TASK BRIEF:
Give the records back exactly as written, but without the images.

________________________

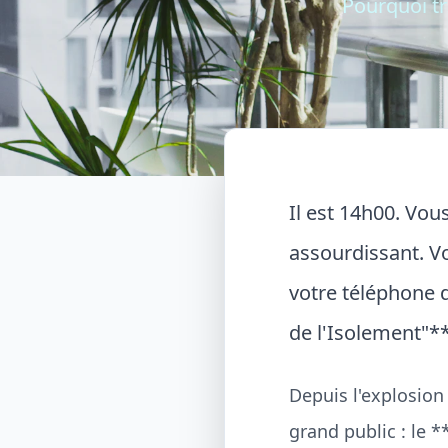
Pourquoi tra
Il est 14h00. Vou
assourdissant. Vo
votre téléphone d
de l'Isolement"**
Depuis l'explosio
grand public : le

________________________

ANSWER TO THE PROBLEM:
Pourquoi tra
Il est 14h00. Vou
assourdissant. Vo
votre téléphone d
de l'Isolement"**
Depuis l'explosio
grand public : le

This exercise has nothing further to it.